Following the initial waves of the COVID-19 pandemic, an increasing number of case reports and series from around the world reported a potential association between herpes zoster and COVID-19.1,2 We present a new case of herpes zoster ophthalmicus (HZO) associated with this disease. The case also highlights the increased risk of HZO among both immunocompromised and immunocompetent young patients, which is a cause for concern.
A 25-year-old woman presented with a 2-day history of painful papulovesicular skin lesions against an erythematous background. The affected skin was particularly painful to the touch, with an “electric-like” pain accompanied by paresthesia. The patient had experienced some relief from over-the-counter analgesics.
Her medical history was unremarkable except for a recent case of moderate to severe COVID-19, confirmed by spiral computed tomography (CT) of the chest, which showed irregular areas of ground glass opacity in both lungs, compatible with COVID-19 pneumonia. The patient denied similar skin lesions in the past. Her general state of health was good before the onset of symptoms.
Vital signs were normal during the physical examination. Examination of facial skin showed vesicular papulopustular lesions on the left side of the face, not crossing the midline (Fig. 1). A fluorescein eye stain test showed no signs of corneal involvement. No lesions were observed on the nose or ears, including the external acoustic meatus. The neurologic examination was normal. The patient was diagnosed with HZO and prescribed antiviral therapy and local care for 10 days, which led to a significant improvement in lesions.
Herpes zoster is an opportunistic reactivation of the varicella zoster virus that occurs in patients with a weakened immune system. Older age is one of the main risk factors, particularly in immunocompetent patients.3,4
Our patient was a young woman with no clear or classic risk factors for HZO or associated conditions, except for a moderate to severe COVID-19 infection several weeks earlier.

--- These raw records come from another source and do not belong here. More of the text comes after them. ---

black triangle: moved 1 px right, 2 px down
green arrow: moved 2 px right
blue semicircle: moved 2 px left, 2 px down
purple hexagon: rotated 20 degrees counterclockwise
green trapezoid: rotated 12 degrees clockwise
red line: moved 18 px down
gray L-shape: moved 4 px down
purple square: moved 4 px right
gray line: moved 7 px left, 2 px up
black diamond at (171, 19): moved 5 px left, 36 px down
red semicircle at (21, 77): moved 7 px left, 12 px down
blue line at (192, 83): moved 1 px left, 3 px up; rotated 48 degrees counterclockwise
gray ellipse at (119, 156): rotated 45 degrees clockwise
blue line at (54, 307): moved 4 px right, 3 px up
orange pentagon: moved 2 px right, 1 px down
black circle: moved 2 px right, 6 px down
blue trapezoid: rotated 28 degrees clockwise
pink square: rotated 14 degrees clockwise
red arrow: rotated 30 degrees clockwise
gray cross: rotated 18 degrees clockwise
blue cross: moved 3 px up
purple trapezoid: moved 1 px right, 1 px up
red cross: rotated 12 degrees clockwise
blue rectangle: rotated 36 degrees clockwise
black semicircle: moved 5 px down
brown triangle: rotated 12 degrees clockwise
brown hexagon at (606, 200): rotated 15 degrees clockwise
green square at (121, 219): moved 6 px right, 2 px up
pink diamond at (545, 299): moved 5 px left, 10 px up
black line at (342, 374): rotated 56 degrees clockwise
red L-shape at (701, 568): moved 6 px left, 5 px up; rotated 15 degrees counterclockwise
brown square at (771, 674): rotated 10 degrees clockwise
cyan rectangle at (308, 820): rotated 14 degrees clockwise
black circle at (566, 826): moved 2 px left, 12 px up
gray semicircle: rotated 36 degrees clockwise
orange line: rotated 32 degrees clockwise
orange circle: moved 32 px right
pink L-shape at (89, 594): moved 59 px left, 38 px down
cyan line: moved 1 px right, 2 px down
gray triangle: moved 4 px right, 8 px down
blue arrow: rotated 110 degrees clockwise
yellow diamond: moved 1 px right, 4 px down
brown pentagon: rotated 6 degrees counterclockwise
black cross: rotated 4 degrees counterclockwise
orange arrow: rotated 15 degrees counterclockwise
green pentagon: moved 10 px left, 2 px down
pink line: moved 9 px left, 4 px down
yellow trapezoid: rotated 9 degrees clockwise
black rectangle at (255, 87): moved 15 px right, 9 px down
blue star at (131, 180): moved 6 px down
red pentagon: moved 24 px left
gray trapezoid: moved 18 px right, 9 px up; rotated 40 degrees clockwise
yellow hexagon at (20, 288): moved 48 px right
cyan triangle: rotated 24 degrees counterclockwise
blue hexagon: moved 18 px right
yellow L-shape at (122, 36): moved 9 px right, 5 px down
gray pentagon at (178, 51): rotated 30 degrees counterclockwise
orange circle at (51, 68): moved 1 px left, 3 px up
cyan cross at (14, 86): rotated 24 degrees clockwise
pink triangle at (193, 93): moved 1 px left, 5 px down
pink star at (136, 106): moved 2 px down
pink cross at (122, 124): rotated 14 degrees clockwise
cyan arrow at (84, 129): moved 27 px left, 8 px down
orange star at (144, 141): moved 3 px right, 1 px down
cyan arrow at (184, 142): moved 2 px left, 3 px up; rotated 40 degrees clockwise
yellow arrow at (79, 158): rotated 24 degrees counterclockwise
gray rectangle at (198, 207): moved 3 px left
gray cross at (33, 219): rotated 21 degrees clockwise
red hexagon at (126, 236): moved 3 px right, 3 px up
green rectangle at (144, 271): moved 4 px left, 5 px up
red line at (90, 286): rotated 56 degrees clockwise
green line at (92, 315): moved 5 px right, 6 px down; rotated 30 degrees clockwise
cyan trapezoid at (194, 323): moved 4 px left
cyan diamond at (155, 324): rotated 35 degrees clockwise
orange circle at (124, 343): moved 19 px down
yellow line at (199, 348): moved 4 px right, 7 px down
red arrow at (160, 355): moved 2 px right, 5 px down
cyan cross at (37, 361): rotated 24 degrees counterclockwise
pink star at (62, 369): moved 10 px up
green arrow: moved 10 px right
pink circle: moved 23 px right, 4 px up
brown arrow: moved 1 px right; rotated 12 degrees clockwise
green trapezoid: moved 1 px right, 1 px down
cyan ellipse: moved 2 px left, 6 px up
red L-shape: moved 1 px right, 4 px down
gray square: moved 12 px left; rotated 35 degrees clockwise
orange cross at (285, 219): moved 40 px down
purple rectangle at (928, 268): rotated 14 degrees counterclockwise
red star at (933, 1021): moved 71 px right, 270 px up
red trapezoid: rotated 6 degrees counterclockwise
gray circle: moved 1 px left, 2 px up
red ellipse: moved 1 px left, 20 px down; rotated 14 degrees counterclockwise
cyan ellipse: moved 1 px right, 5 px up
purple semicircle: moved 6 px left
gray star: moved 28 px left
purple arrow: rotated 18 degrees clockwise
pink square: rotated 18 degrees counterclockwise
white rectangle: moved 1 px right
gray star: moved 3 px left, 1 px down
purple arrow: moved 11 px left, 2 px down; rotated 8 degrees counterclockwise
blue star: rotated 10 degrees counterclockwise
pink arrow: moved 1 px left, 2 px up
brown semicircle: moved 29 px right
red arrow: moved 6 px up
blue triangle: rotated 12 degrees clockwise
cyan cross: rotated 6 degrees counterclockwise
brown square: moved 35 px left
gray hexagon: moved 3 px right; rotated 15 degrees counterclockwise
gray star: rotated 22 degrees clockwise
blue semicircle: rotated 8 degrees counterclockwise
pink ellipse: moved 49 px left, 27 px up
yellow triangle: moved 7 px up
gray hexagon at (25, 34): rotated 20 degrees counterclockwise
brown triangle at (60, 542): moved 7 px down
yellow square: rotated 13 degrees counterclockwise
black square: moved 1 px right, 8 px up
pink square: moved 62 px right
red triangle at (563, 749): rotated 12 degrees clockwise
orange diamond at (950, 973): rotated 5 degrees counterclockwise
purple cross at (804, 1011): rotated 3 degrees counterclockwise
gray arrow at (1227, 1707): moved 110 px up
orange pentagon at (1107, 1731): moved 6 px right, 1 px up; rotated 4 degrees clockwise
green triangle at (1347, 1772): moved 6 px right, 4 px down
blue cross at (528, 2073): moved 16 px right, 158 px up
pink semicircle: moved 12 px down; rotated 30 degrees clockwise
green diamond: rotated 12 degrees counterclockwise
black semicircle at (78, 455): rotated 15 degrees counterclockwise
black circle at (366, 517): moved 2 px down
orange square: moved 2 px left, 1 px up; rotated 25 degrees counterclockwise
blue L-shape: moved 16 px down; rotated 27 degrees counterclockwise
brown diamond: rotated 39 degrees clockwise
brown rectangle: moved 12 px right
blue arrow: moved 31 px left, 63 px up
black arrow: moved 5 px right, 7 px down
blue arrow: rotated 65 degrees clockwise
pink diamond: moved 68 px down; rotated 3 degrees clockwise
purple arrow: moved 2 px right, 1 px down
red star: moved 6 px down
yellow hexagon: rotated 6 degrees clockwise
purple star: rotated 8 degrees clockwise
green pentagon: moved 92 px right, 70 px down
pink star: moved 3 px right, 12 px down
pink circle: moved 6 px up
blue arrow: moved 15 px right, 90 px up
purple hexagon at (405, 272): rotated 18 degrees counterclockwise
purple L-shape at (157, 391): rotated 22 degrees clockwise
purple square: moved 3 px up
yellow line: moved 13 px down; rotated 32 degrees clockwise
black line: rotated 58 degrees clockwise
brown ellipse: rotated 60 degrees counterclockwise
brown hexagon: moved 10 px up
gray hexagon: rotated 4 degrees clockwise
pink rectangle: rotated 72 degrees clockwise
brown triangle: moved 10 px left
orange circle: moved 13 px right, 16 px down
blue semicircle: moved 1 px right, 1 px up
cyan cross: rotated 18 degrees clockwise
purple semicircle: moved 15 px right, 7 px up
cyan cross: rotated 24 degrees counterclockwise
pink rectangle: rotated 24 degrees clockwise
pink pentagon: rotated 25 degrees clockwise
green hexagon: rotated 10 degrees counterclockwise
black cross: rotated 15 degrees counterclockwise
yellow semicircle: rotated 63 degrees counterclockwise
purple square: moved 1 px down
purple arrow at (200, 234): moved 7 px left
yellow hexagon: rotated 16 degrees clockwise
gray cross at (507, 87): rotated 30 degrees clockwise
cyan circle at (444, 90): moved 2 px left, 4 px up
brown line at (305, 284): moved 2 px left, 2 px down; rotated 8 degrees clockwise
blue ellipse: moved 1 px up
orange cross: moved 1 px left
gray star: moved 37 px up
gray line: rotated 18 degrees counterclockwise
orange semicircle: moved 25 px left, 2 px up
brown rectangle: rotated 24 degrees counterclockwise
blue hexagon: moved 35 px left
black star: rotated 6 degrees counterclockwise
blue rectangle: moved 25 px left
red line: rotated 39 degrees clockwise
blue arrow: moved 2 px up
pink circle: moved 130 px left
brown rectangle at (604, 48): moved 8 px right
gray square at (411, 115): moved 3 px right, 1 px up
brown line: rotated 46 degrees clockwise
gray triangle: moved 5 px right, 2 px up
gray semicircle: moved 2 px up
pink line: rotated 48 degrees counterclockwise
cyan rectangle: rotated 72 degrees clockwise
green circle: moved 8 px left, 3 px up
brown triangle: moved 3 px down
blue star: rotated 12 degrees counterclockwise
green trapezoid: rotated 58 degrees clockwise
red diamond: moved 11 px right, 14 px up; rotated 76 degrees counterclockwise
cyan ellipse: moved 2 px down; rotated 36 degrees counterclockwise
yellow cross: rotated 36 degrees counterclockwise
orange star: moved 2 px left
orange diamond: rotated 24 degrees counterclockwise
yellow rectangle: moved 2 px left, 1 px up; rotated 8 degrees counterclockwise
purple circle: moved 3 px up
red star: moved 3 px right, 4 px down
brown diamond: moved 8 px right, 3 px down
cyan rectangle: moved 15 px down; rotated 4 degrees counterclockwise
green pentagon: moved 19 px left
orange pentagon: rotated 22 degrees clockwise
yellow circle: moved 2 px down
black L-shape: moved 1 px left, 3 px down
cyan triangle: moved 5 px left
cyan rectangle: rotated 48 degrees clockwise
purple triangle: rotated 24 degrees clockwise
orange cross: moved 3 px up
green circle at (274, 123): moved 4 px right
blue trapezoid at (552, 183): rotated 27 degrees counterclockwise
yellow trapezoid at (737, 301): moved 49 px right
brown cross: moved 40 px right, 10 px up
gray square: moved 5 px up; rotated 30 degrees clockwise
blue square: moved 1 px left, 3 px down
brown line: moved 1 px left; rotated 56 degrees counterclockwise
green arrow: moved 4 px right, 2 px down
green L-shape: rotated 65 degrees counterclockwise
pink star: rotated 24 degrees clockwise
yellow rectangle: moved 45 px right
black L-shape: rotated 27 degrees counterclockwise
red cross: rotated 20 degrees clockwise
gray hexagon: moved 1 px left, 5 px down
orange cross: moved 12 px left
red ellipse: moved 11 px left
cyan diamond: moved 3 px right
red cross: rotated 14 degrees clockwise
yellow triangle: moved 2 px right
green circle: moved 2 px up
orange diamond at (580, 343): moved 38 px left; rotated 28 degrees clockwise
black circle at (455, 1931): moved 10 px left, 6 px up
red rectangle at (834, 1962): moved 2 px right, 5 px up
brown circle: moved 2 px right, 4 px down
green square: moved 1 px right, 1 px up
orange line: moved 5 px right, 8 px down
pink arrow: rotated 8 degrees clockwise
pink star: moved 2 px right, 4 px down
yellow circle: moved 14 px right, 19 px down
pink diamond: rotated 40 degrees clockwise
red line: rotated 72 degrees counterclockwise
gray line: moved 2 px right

Although herpes zoster in a patient with a history of COVID-19 may be a coincidence in certain cases, it has been hypothesized that SARS-CoV 2 infection might be linked to reactivation of herpes zoster in immunocompetent patients with a history of moderate to severe COVID-19. Potential mechanisms underlying the pathophysiology of herpes zoster reactivation after acute COVID-19 include T cell immune dysfunction,2 immunological aberrations, and immune dysregulation due to COVID-19.1
This case report highlights the possibility of concurrent herpes reactivation and SARS-CoV-2 infection. More clinical and epidemiological studies are needed to shed light on this link.
FundingNo funding was received for this study.
Conflicts of InterestThe authors declare that they have no conflict of interest.